Monday, July 09, 2007

Why not turn off the television...

So, I have come to the end of my television free week and I thought it would be useful to have a ponder over how it actually went.

The summary is that it was fantastic, easy, refreshing and peaceful.

I am not sure if it was easier because I had already planned four evenings of social engagements with friends, or if I would have found it a doddle anyway, but either way it was fun all round.

After a shaky start with flu-like symptoms at the weekend, the week got better with me finding time to catch up with old friends. The evenings that I did spend at home, I found myself being able to spend more time with 21st C Dad and not spend too much time using blogging as a substitute. Although by the end of the week, I was obviously full of enough energy to turn my hand to becoming the local neighbourhood busy-body.

So how did the other members of the family get on? The children accepted the fact that the TV was broken. I'm not sure I agree with their request for daddy to buy a new one. However, after the weekend, they didn't mention it again and just got on with playing with their toys or going out for walks in the rain and jumping in puddles.

My plan completely collapsed when I forgot to bring our babysitter in on the plan. When I returned home from a workshop one afternoon, I found them glued to the TV.

The response to my over-exaggerated cbeebies style comment "How on earth did you fix the TV?", my eldest replied "Silly mummy, it was just unplugged at the back".


Clever mummy thinks...next time, I'll take the fuse out!

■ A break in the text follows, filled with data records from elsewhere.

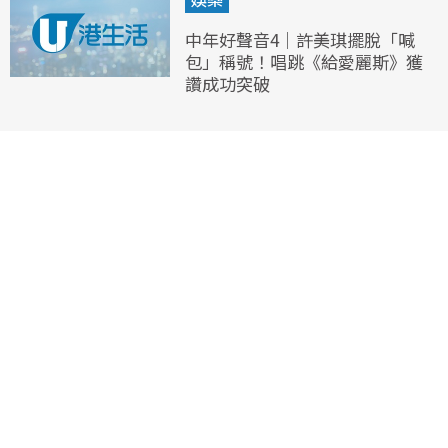
中年好聲音4｜許美琪擺脫「喊
包」稱號！唱跳《給愛麗斯》獲
讚成功突破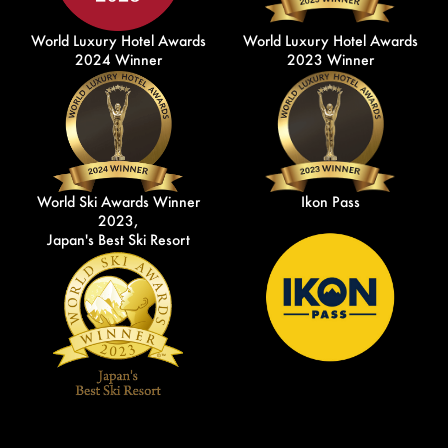
World Luxury Hotel Awards
World Luxury Hotel Awards
2024 Winner
2023 Winner
World Ski Awards Winner
Ikon Pass
2023,
Japan's Best Ski Resort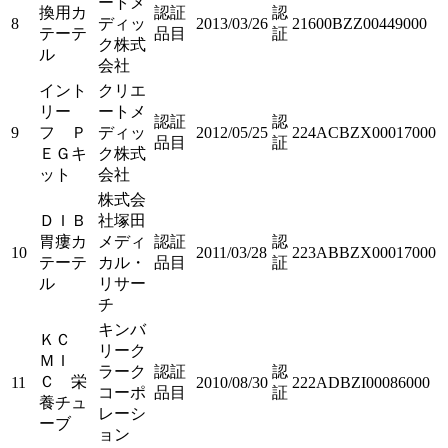
ートメ
換用カ
認証
認
8
ディッ
2013/03/26
21600BZZ00449000
テーテ
品目
証
ク株式
ル
会社
イント
クリエ
リー
ートメ
認証
認
9
フ Ｐ
ディッ
2012/05/25
224ACBZX00017000
品目
証
ＥＧキ
ク株式
ット
会社
株式会
ＤＩＢ
社塚田
胃瘻カ
メディ
認証
認
10
2011/03/28
223ABBZX00017000
テーテ
カル・
品目
証
ル
リサー
チ
キンバ
ＫＣ
リーク
ＭＩ
ラーク
認証
認
Ｃ 栄
11
2010/08/30
222ADBZI00086000
コーポ
品目
証
養チュ
レーシ
ーブ
ョン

Oh I nearly forgot 21st C Dad.... He's used the time to practice his solitaire skills and on Saturday night we celebrated with a recording of the last episode of Doctor Who.

However, the TV has been off since and I think it will continue to be so.


7 Comments:

a.n.other said...

Congratulations on your T.V. free week.
I would like to think that I could do it too, but the only way I can get through my ironing is to watch a couple of movies at the same time.
I do think it's a pity that kids are so into telly, computer games etc. When mine were little we had a few years of iving in a country where there was hardly any T.V.,only a video now and again,and as they had limited access to toys,they had to rely on their imaginations.
They were always busy and happy, building dens and such like.
Kids have fantastic imaginations and ideas,they really don't need to be electronically stimulated all the time. Maybe I'm old fashioned!

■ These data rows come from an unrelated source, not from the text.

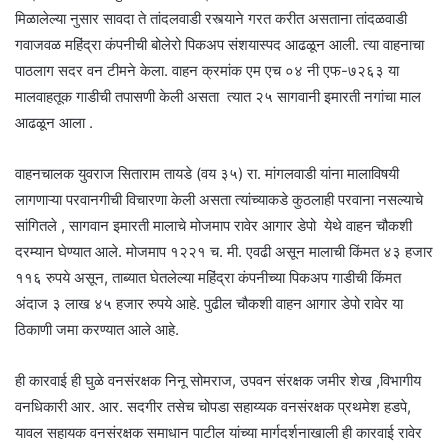
मिळालेल्या नुसार सावदा ते तांदलवाडी रस्त्याने गरत करीत असताना तांदळवाडी
गवाजवळ महिंद्रा कंपनीची बोलेरो पिकअप संशयास्पद आढळून आली. त्या वाहनाचा
पाठलाग सदर वन टीमने केला. वाहन क्रमांक एम एच ०४ नी एफ-७२६३ या
मालवाहतूक गाडीची तपासणी केली असता त्यात २५ सागवानी इमारती नगांचा माल
आढळून आला .
वाहनचालक युवराज सिताराम तायडे (वय ३५) रा. मांगलवाडी यांना मालाविषयी
लागणाऱ्या परवानगीची विचारणा केली असता त्यांच्याकडे कुठलाही परवाना नसल्याचे
सांगितले , सागवान इमारती मालाचे मोजमाप रावेर आगार डेपो येथे वाहन चौकशी
दरम्यान घेण्यात आले. मोजमाप १२२१ च. मी. एवढी असून मालाची किंमत ४३ हजार
११६ रुपये असून, ताब्यात घेतलेल्या महिंद्रा कंपनीच्या पिकअप गाडीची किंमत
अंदाज ३ लाख ४५ हजार रुपये आहे. पुढील चौकशी वाहन आगार डेपो रावेर या
ठिकाणी जमा करण्यात आले आहे.
ही कारवाई ही घुळे वनसंरक्षक निनू सोमराज, उपवन संरक्षक जमीर शेख ,विभागीय
वनधिकारी आर. आर. सदगीर तसेच चोपडा सहाय्यक वनसंरक्षक प्रथमेश हडपे,
यावल सहायक वनसंरक्षक समाधान पाटील यांच्या मार्गदर्शनाखाली ही कारवाई रावेर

Councillor Paul Farmer said...

I completely agree a.n.o. The irony is that TV has got worse and worse over the years. It was worth watching when there were only 3/4/5/channels and we did other things. Whenever do we get a good play - rarely/never, because its too expensive.

Oooh, how nice to have a moan like everybody does most times at me!

a.n.other said...

We used to be so selective about the programmes we watched.
I can remember looking forward to 'serials', dramas in several parts thet kept us on the edge of our seats for weeks on end, but I never feel like that now. I have wondered if it's because I am getting older,but maybe it's because the quality is not so good,perhaps there is too much misery and angst being depicted, what's wrong with a happy ending?Paul seems to be suggesting we just have too much choice.I agree.
Or maybe all this reality T.V. isn't as good as it's supposed to be. Sorry, but Big Brother just doesn't do it for me!

21st Century Mummy said...

a.n.other - there is a lot of misery on TV these days isn't there.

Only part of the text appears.